START TASK MATERIAL

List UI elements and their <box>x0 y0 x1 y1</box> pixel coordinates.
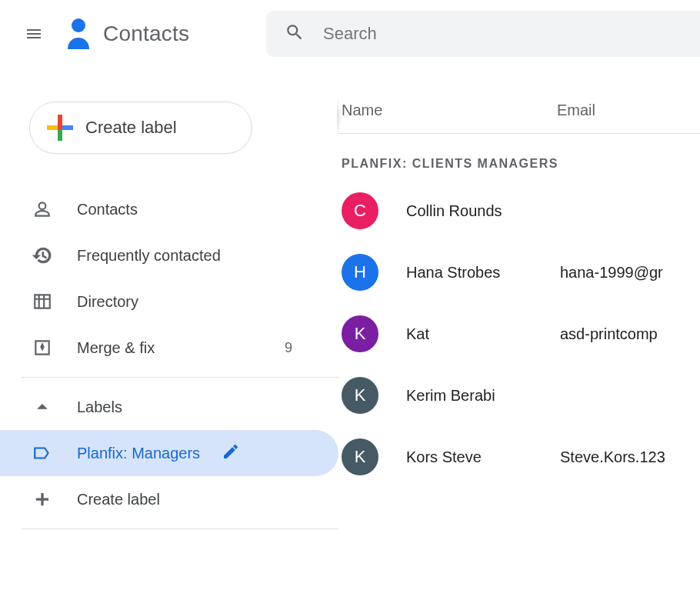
create-contact-button[interactable]: Create label <box>29 102 252 154</box>
chevron-up-icon <box>32 397 52 417</box>
avatar: C <box>342 192 378 229</box>
search-icon <box>285 22 305 45</box>
delete-label-button[interactable] <box>254 442 272 465</box>
contact-row[interactable]: KKerim Berabi <box>338 365 700 426</box>
avatar: K <box>342 438 378 475</box>
contact-group-title: PLANFIX: CLIENTS MANAGERS <box>342 157 700 171</box>
sidebar-label-text: Planfix: Managers <box>77 445 215 462</box>
main-menu-button[interactable] <box>15 15 52 52</box>
avatar: H <box>342 254 378 291</box>
app-logo[interactable]: Contacts <box>58 17 189 51</box>
edit-label-button[interactable] <box>222 442 240 465</box>
merge-fix-count: 9 <box>285 340 292 356</box>
sidebar-item-label: Frequently contacted <box>77 247 221 265</box>
pencil-icon <box>222 442 240 461</box>
label-icon <box>32 443 52 463</box>
sidebar-labels-header[interactable]: Labels <box>0 384 338 430</box>
svg-point-0 <box>72 18 85 32</box>
contact-email: asd-printcomp <box>560 325 700 343</box>
history-icon <box>32 245 52 265</box>
plus-icon <box>32 489 52 509</box>
avatar: K <box>342 377 378 414</box>
sidebar-item-merge-fix[interactable]: Merge & fix 9 <box>0 325 338 371</box>
contact-name: Kat <box>406 325 560 343</box>
sidebar-item-label: Directory <box>77 293 138 311</box>
person-icon <box>32 199 52 219</box>
divider <box>22 528 338 529</box>
contact-email: hana-1999@gr <box>560 264 700 282</box>
sidebar-item-label: Create label <box>77 491 160 508</box>
column-header-name[interactable]: Name <box>342 102 557 119</box>
merge-fix-icon <box>32 338 52 358</box>
contact-name: Kors Steve <box>406 448 560 466</box>
contact-name: Collin Rounds <box>406 202 560 220</box>
sidebar-label-planfix-managers[interactable]: Planfix: Managers <box>0 430 338 476</box>
search-input[interactable] <box>323 24 700 44</box>
contact-row[interactable]: CCollin Rounds <box>338 180 700 242</box>
create-contact-label: Create label <box>85 118 177 138</box>
plus-icon <box>47 115 73 141</box>
contact-name: Kerim Berabi <box>406 387 560 405</box>
sidebar-create-label[interactable]: Create label <box>0 476 338 522</box>
sidebar-item-frequent[interactable]: Frequently contacted <box>0 232 338 278</box>
divider <box>22 377 338 378</box>
trash-icon <box>254 442 272 461</box>
sidebar-item-label: Contacts <box>77 201 138 218</box>
contact-row[interactable]: HHana Strobeshana-1999@gr <box>338 242 700 303</box>
contact-email: Steve.Kors.123 <box>560 448 700 466</box>
hamburger-icon <box>25 25 43 43</box>
contact-row[interactable]: KKatasd-printcomp <box>338 303 700 365</box>
labels-header-label: Labels <box>77 398 122 416</box>
contact-row[interactable]: KKors SteveSteve.Kors.123 <box>338 426 700 488</box>
app-title: Contacts <box>103 22 189 46</box>
app-header: Contacts <box>0 0 700 68</box>
sidebar-item-label: Merge & fix <box>77 339 155 357</box>
directory-icon <box>32 292 52 312</box>
search-bar[interactable] <box>266 11 700 57</box>
contacts-logo-icon <box>58 17 92 51</box>
column-headers: Name Email <box>338 102 700 134</box>
contact-list-panel: Name Email PLANFIX: CLIENTS MANAGERS CCo… <box>338 68 700 600</box>
contact-name: Hana Strobes <box>406 264 560 282</box>
sidebar: Create label Contacts Frequently contact… <box>0 68 338 600</box>
column-header-email[interactable]: Email <box>557 102 700 119</box>
sidebar-item-directory[interactable]: Directory <box>0 278 338 325</box>
avatar: K <box>342 315 378 352</box>
sidebar-item-contacts[interactable]: Contacts <box>0 186 338 232</box>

END TASK MATERIAL

GOAL OF THE EXERCISE
Every line in the data that includes the word "Frequently" should be counted, and only the resulting number given.

RESULT FOR THIS EXERCISE
3